Die Prüfung ob die Voraussetzungen zur Errichtung eines „Altenteilers“ vorliegen obliegt dem Landratsamt bzw. dem Land- und Forstwirtschaftsamt.
Altenteiler
1Zum herkömmlichen Bild eines
landwirtschaftlichen Vollerwerbsbetriebes gehört, dass mehrere
Generationen auf dem Hof leben, in gewissem Umfang im Betrieb mitarbeiten (oder
mitgearbeitet haben) und damit zur reibungslosen Fortführung des auf Dauer
angelegten Betriebes beitragen. 2Insofern „dient“ es auch dem
Betrieb, wenn für den früheren Hofinhaber – oder im Fall mehrerer Generationen
für die früheren Hofinhaber – ein entsprechender Austragswohnraum an der
Hofstelle eingerichtet wird. 3Es kommt darauf an, ob sich
generationenübergreifend der Bedarf abzeichnet, einen für die Dauer der
Existenz des Betriebes voraussehbaren, bei jeder zukünftigen Hofübernahme
wieder auftretenden Wohnraumbedarf zu decken; dies ist bei langjährig
bestehenden Betrieben mit bestehender Betriebsleiterwohnung regelmäßig der
Fall. 4Die Ausführungen in den Sätzen 1 bis 3 gelten entsprechend
bei langjährig bestehenden und auf Dauer angelegten Nebenerwerbslandwirtschaften.

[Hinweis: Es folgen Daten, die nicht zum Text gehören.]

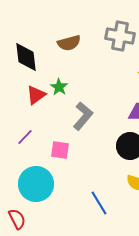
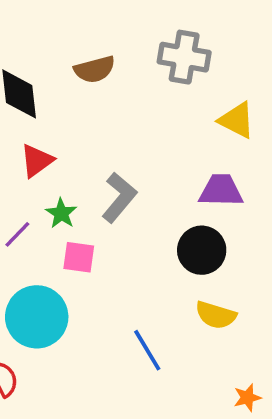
green star: (59, 87) -> (61, 213), moved

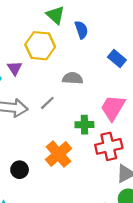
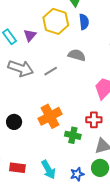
blue semicircle: (81, 30) -> (84, 22), moved
green cross: (84, 125) -> (73, 135), moved
red cross: (109, 146) -> (94, 120), size x0.7

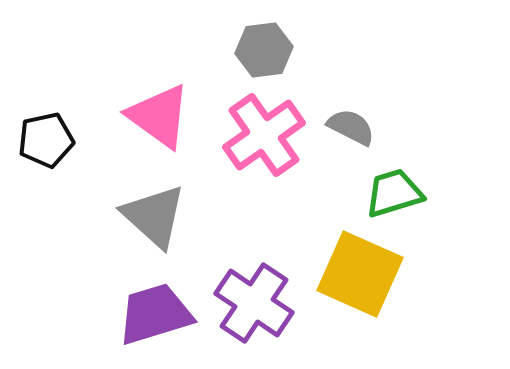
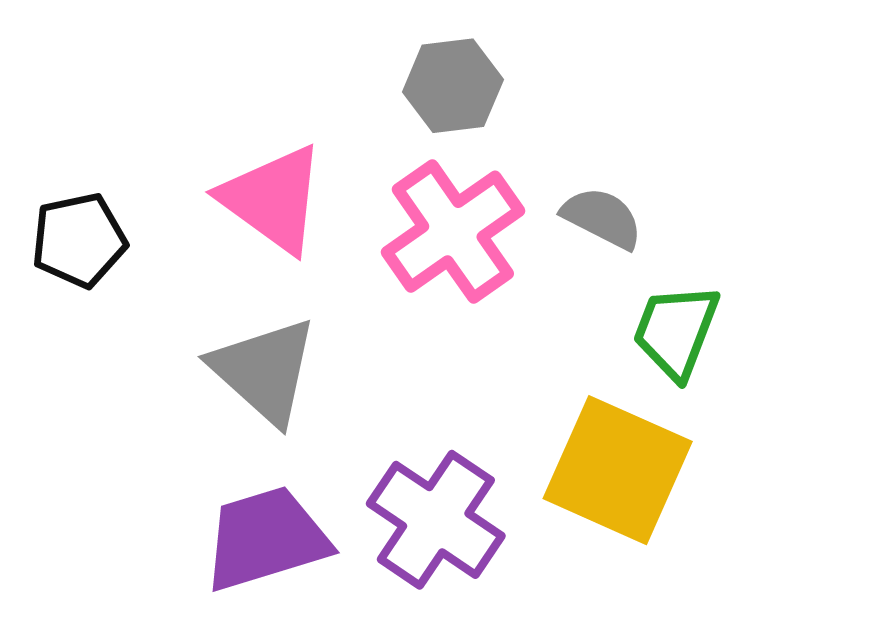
green trapezoid: (394, 193) -> (676, 331), turned -52

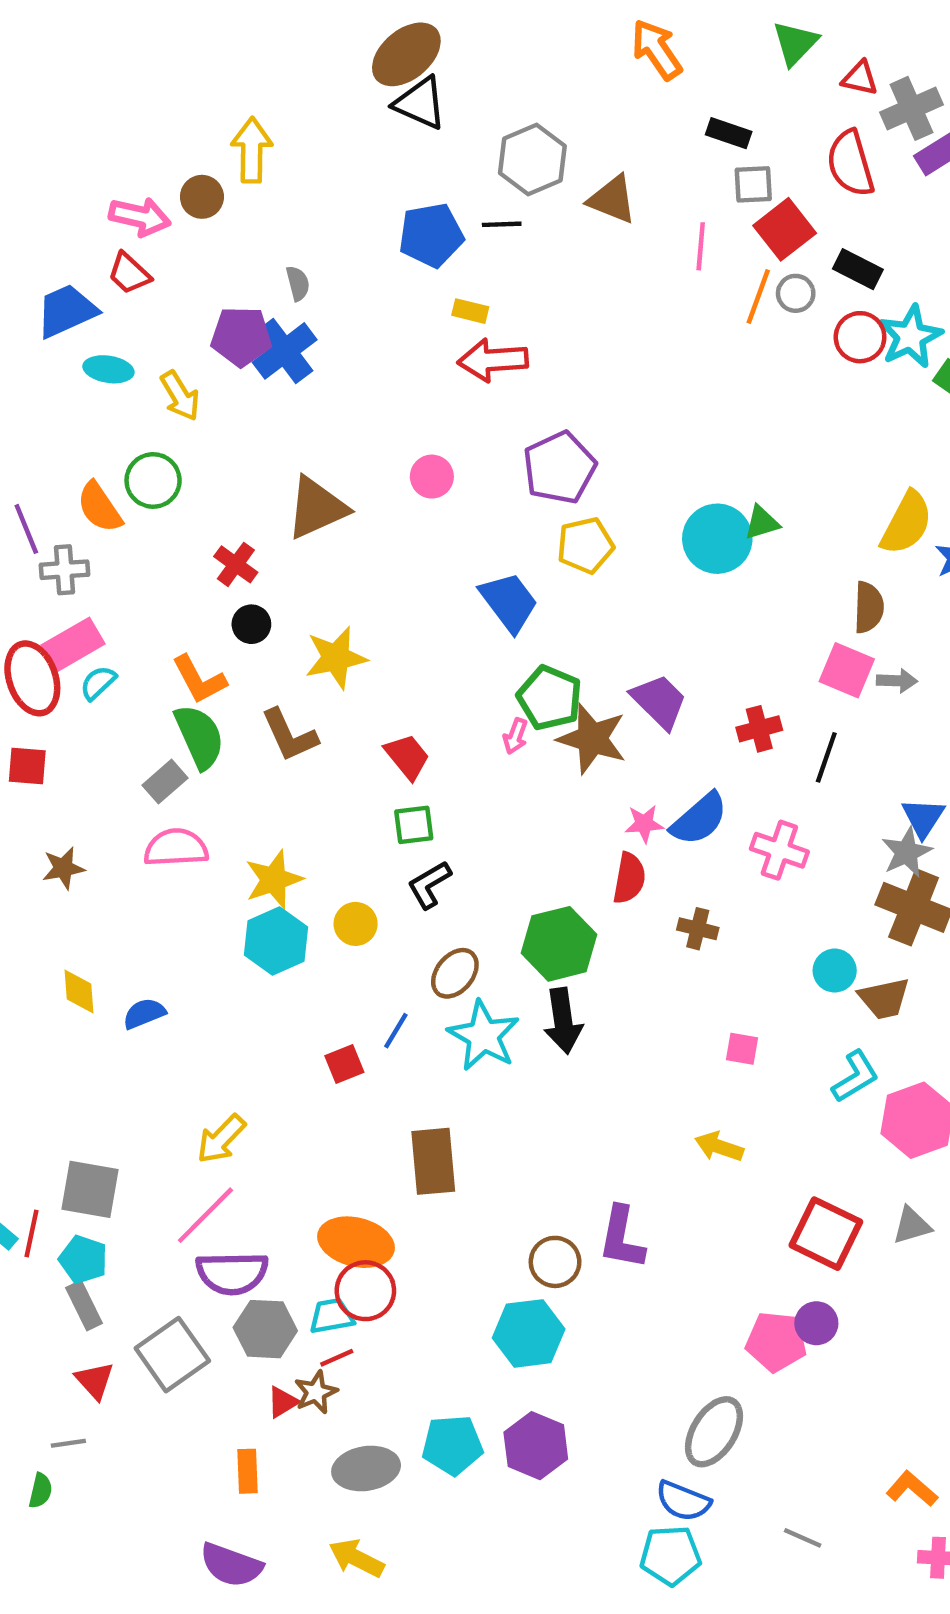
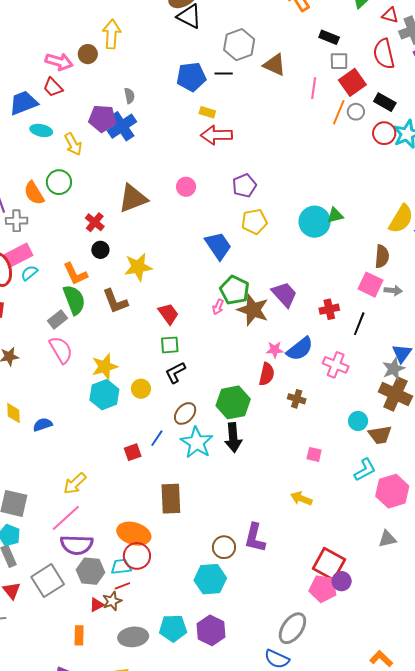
purple pentagon: (559, 468) -> (244, 186), size x0.7
pink semicircle: (176, 848) -> (61, 350), turned 60
red square: (826, 1234) -> (329, 564), moved

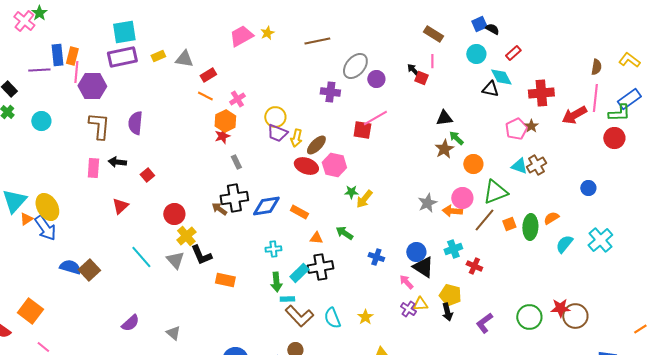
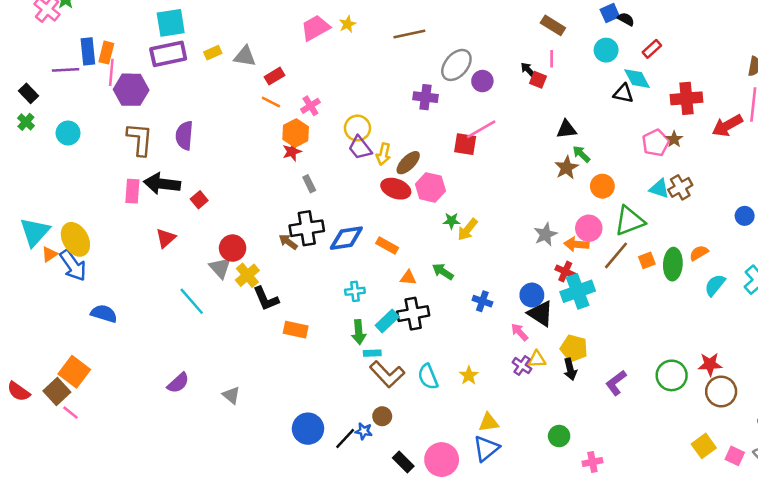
purple trapezoid: (277, 133) -> (360, 148), turned 30
black arrow: (117, 162) -> (162, 184), size x1.6
cyan cross: (453, 249) -> (578, 291), size x1.5
gray triangle: (175, 260) -> (220, 268), moved
red cross: (474, 266) -> (565, 272), moved
brown square: (89, 270) -> (57, 392), moved
orange square: (30, 311) -> (74, 372), moved
brown circle: (575, 316) -> (721, 392), moved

5Bei der Neuerrichtung von Nebenerwerbslandwirtschaften muss
allerdings die Konkretisierung dieses Bedarfs im Austragsfall durch einen
entsprechenden notariell beglaubigten Hofübergabevertrag eindeutig nachgewiesen
werden. 6Ist die Dauerhaftigkeit des neu errichteten Betriebs im
Hinblick auf die langfristige Wirtschaftlichkeit und die Wahrscheinlichkeit
einer Fortführung durch weitere Generationen zu bejahen, kann ein Bedarf im
vorgenannten Sinne – ausgerichtet auf die Wohnbedürfnisse des potentiellen
Hofnachfolgers – gegebenenfalls auch schon vor der eigentumsrechtlichen
Hofübergabe zu bejahen sein. 7Dies gilt insbesondere, wenn der
künftige – fachlich bereits entsprechend qualifizierte – Hofnachfolger die
Betriebsführung Schritt für Schritt übernimmt oder in erheblichem Umfang im
Betrieb mitarbeitet. 8Es ist jedenfalls nicht sachgerecht, die
Genehmigung für ein Austragshaus für einen Nebenerwerbsbetrieb ausschließlich
mit der pauschalen Begründung abzulehnen, die Nebenerwerbslandwirtschaft
erfordere außer dem Nebenerwerbslandwirt keine weitere Arbeitskraft. 9Vielmehr
lässt die Anerkennung der Zulässigkeit eines Betriebsleiterhauses im Regelfall
bereits die Schlussfolgerung zu, dass auch ein Austragshaus – ausgerichtet auf
die Wohnbedürfnisse der früheren Hofinhaber – zulässig ist. 10Ist
ein Austragshaus zulässigerweise errichtet worden, ist eine vorübergehende
anderweitige Nutzung nicht ausgeschlossen, zum Beispiel als Ferienwohnung oder
als Wohnung für andere Familienmitglieder. 11Dies gilt auch für den
Fall, dass das Austragshaus – siehe oben – den Wohnbedarf von mehreren
Generationen früherer Hofinhaber berücksichtigt. 12Es muss aber
rechtlich sichergestellt sein, dass das Austragshaus – auch wenn vorübergehend
kein „Austragswohnbedarf“ besteht – langfristig dem Betrieb zugeordnet bleibt. 13Daher
ist zugunsten des Trägers der Bauaufsichtsbehörde eine beschränkte persönliche
Dienstbarkeit zu bestellen, die der Behörde ein Mitspracherecht bei der Nutzung
des Gebäudes einräumt. 14Werden Austragshäuser oder
Austragswohnungen von dem fortbestehenden landwirtschaftlichen Betrieb
losgelöst (zum Beispiel durch eine nunmehr nicht mehr genehmigungspflichtige
Grundstücksteilung oder durch Verselbstständigung nach dem Wohnungseigentumsgesetz),
besteht kein Anspruch mehr auf eine neue (zweite) Austragswohneinheit.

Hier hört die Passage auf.